▶ WORK ITEM
Each entry is to be retyped exactly as it stands.

▶ INFORMATION SUPPLIED

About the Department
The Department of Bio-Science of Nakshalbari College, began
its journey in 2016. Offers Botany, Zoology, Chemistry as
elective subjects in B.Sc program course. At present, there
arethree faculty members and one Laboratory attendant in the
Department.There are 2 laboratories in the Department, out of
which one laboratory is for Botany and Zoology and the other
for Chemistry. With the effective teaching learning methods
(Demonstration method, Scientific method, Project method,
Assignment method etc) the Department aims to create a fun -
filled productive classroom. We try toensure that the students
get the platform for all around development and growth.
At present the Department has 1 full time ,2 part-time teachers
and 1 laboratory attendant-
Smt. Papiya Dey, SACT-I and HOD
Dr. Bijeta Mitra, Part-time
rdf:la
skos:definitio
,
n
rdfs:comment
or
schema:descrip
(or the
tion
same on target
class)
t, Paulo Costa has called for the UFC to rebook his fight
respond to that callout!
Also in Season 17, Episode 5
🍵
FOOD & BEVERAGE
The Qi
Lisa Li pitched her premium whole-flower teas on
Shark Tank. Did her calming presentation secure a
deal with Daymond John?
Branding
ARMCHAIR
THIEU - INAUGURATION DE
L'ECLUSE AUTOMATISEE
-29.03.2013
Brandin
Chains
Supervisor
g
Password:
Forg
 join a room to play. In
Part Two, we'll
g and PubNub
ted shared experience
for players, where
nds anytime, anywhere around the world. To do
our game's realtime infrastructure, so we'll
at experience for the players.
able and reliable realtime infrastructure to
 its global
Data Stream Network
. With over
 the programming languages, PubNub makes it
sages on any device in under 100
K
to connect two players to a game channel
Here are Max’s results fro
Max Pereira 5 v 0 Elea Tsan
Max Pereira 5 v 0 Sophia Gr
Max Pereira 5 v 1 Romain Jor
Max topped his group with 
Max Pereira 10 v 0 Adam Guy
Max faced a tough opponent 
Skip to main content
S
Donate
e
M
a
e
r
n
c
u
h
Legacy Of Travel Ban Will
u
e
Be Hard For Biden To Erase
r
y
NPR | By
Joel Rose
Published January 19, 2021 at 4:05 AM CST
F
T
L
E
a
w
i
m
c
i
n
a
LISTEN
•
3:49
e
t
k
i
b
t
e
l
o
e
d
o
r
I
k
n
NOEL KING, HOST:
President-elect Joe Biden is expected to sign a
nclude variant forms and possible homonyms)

▶ EXERCISE SOLUTION
About the Department
The Department of Bio-Science of Nakshalbari College, began
its journey in 2016. Offers Botany, Zoology, Chemistry as
elective subjects in B.Sc program course. At present, there
arethree faculty members and one Laboratory attendant in the
Department.There are 2 laboratories in the Department, out of
which one laboratory is for Botany and Zoology and the other
for Chemistry. With the effective teaching learning methods
(Demonstration method, Scientific method, Project method,
Assignment method etc) the Department aims to create a fun -
filled productive classroom. We try toensure that the students
get the platform for all around development and growth.
At present the Department has 1 full time ,2 part-time teachers
and 1 laboratory attendant-
Smt. Papiya Dey, SACT-I and HOD
Dr. Bijeta Mitra, Part-time
rdf:la
skos:definitio
,
n
rdfs:comment
or
schema:descrip
(or the
tion
same on target
class)
t, Paulo Costa has called for the UFC to rebook his fight
respond to that callout!
Also in Season 17, Episode 5
🍵
FOOD & BEVERAGE
The Qi
Lisa Li pitched her premium whole-flower teas on
Shark Tank. Did her calming presentation secure a
deal with Daymond John?
Branding
ARMCHAIR
THIEU - INAUGURATION DE
L'ECLUSE AUTOMATISEE
-29.03.2013
Brandin
Chains
Supervisor
g
Password:
Forg
 join a room to play. In
Part Two, we'll
g and PubNub
ted shared experience
for players, where
nds anytime, anywhere around the world. To do
our game's realtime infrastructure, so we'll
at experience for the players.
able and reliable realtime infrastructure to
 its global
Data Stream Network
. With over
 the programming languages, PubNub makes it
sages on any device in under 100
K
to connect two players to a game channel
Here are Max’s results fro
Max Pereira 5 v 0 Elea Tsan
Max Pereira 5 v 0 Sophia Gr
Max Pereira 5 v 1 Romain Jor
Max topped his group with 
Max Pereira 10 v 0 Adam Guy
Max faced a tough opponent 
Skip to main content
S
Donate
e
M
a
e
r
n
c
u
h
Legacy Of Travel Ban Will
u
e
Be Hard For Biden To Erase
r
y
NPR | By
Joel Rose
Published January 19, 2021 at 4:05 AM CST
F
T
L
E
a
w
i
m
c
i
n
a
LISTEN
•
3:49
e
t
k
i
b
t
e
l
o
e
d
o
r
I
k
n
NOEL KING, HOST:
President-elect Joe Biden is expected to sign a
nclude variant forms and possible homonyms)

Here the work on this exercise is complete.